Cardinal Pizzaballa: «Pour parvenir à la paix, il faut écouter la douleur des autres»
Andrea Tornielli et Francesca Sabatinelli – Cité du Vatican
À Gaza, même sous les bombardements israéliens de ces dernières heures, il est essentiel de passer à la phase 2 du plan américain, qui mène à un processus politique visant à parvenir à une solution à deux États. Après l'adoption de la résolution par le Conseil de sécurité, les Nations unies s'engagent à aller de l'avant et à «traduire l'élan diplomatique en mesures concrètes et urgentes sur le terrain». Une concrétisation qui devra passer par une série d'étapes qui, selon l'espoir de beaucoup, pourraient vraiment signifier un tournant fondamental pour les Palestiniens épuisés par la guerre et dévastés par la destruction.
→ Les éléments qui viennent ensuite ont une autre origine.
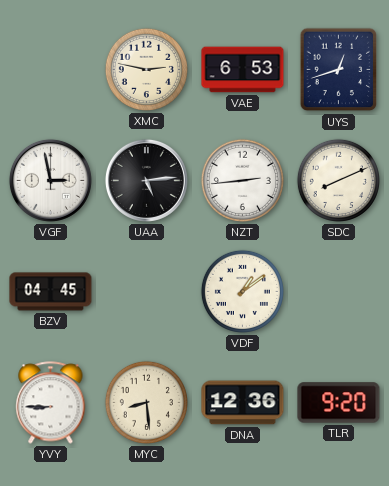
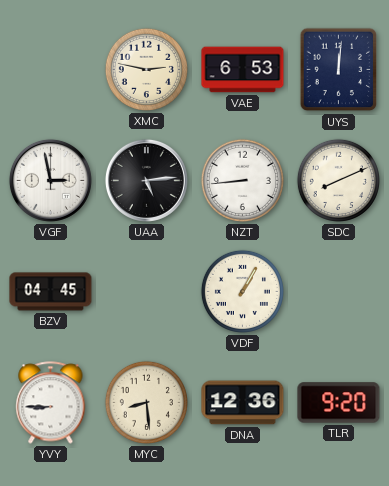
UYS: 12:42 -> 12:01
NZT: 2:44 -> 8:44
VDF: 1:09 -> 1:05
Le cardinal Pierbattista Pizzaballa, patriarche latin de Jérusalem, invité des médias du Vatican, exhorte la communauté internationale à avoir le «courage» d'imposer une solution pour soulager un peuple à genoux après deux ans de bombardements, et qui subit maintenant les conséquences de l'hiver.
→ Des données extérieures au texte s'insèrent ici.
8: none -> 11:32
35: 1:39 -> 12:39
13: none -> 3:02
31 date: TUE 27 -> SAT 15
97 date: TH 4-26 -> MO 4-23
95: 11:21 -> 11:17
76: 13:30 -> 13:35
Éminence, le Conseil de sécurité des Nations unies, avec l'abstention de la Russie et de la Chine, a voté le plan de paix pour Gaza proposé par le président américain Trump. Le gouvernement de l'État de Palestine approuve le plan, tandis que le Hamas déclare qu'il n'a pas l'intention de désarmer dans ces conditions. Comment jugez-vous la décision de l'ONU et comment voyez-vous la situation actuelle? Y a-t-il de l'espoir?
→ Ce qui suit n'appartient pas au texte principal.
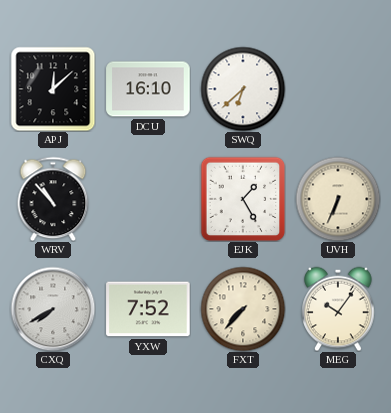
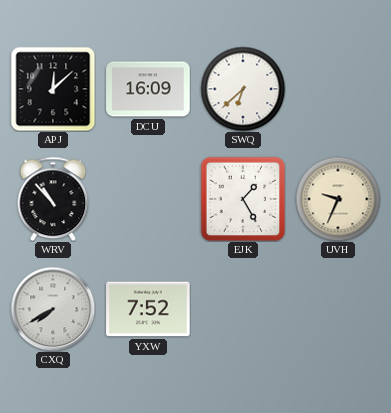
DCU: 16:10 -> 16:09
UVH: 6:34 -> 9:34
FXT: 7:37 -> none
MEG: 10:06 -> none
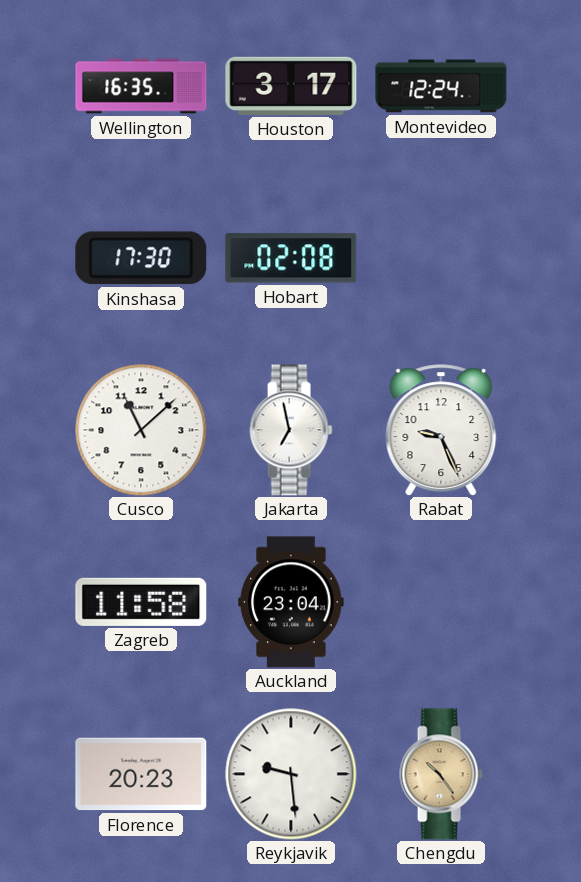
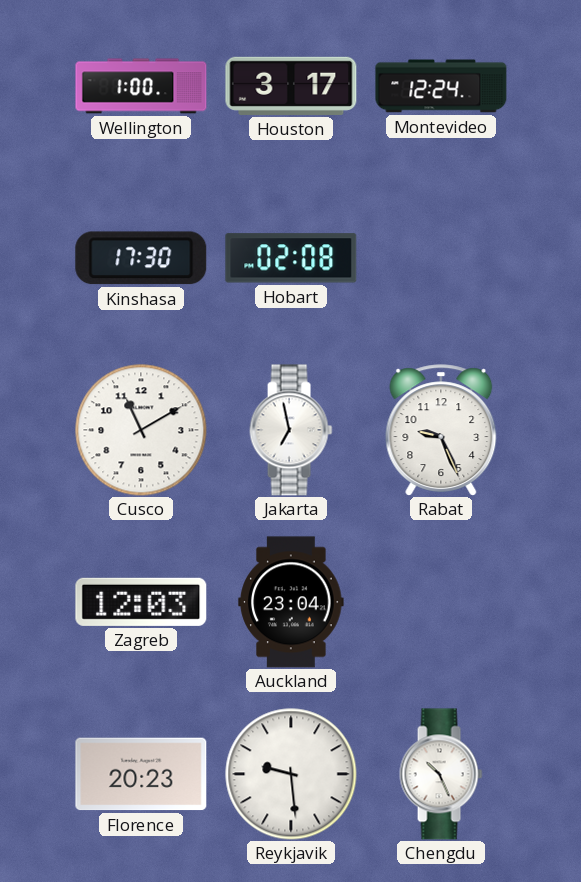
Wellington: 16:35 -> 1:00
Cusco: 11:08 -> 11:10
Zagreb: 11:58 -> 12:03
Chengdu: 10:24 -> 10:26
Chengdu dial: champagne -> white
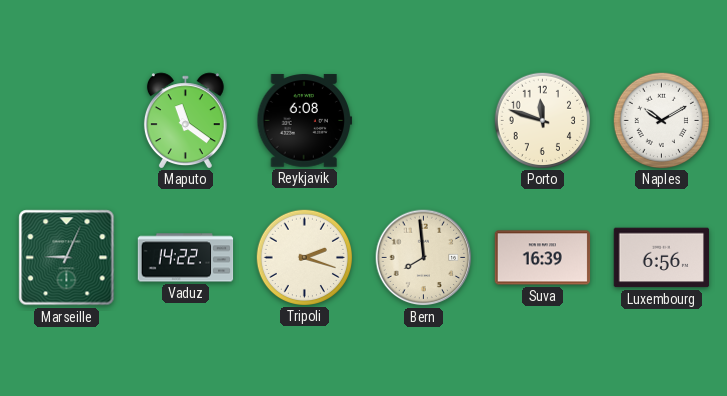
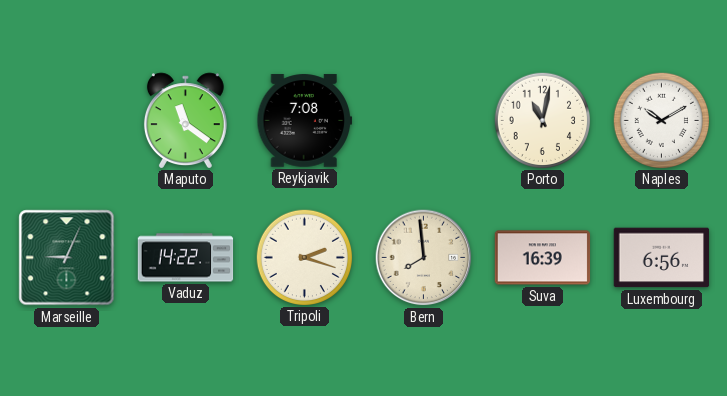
Reykjavik: 6:08 -> 7:08
Porto: 11:48 -> 11:02
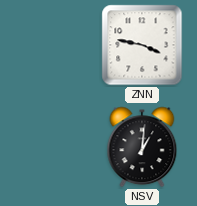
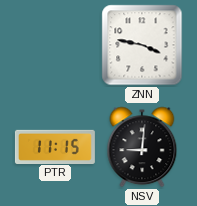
PTR: none -> 11:15
NSV: 1:01 -> 9:01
La décision de l'ONU ne change rien sur le terrain, mais elle constitue une reconnaissance de la communauté internationale. C'est un plan qui, comme tous les plans, ne sera jamais parfait, mais c'est celui qui existe et c'est le seul qui, pour l'instant, a stoppé l'expansion de la guerre et qui peut donner un minimum de perspectives à la population palestinienne et au-delà. Nous pouvons donc dire que le vote de l'ONU est une sorte de consécration générale de la communauté internationale qui, même s’il ne change rien, est néanmoins important d'un point de vue idéal et politique général. En ce qui concerne la vie sur le terrain et la mise en œuvre concrète, nous savions dès le début qu'il serait très difficile, et qu'il sera encore très difficile, de voir les différents points du plan de Trump se réaliser. Nous savons que le Hamas n'a aucune intention de rendre les armes. Je pense qu'Israël n'a pas non plus très envie de se retirer totalement de la bande de Gaza.
Disons que les deux parties sont celles qui ont dû accepter ce plan, mais elles ont, pour ainsi dire, de sérieuses difficultés. Il faut insister. Les États-Unis sont les seuls qui, avec les pays arabes et la Turquie, peuvent réussir à s'imposer, car en ce moment, la bonne volonté ne suffit pas. Il faut aussi avoir le courage d'imposer politiquement des solutions qui mènent petit à petit à des perspectives plus claires. Mais cela prendra beaucoup de temps et sera très difficile.
Ces derniers temps, Gaza semble ne pas être au centre de l’attention des médias. Cependant, des nouvelles très graves et alarmantes continuent d'arriver de la bande de Gaza sur les souffrances de la population, notamment en raison des intempéries, de la pluie et de la boue, comme l'a également témoigné le curé, le père Gabriel Romanelli. Quelle est la situation? L'aide peut-elle entrer? Que peut-on faire concrètement pour aider les Palestiniens?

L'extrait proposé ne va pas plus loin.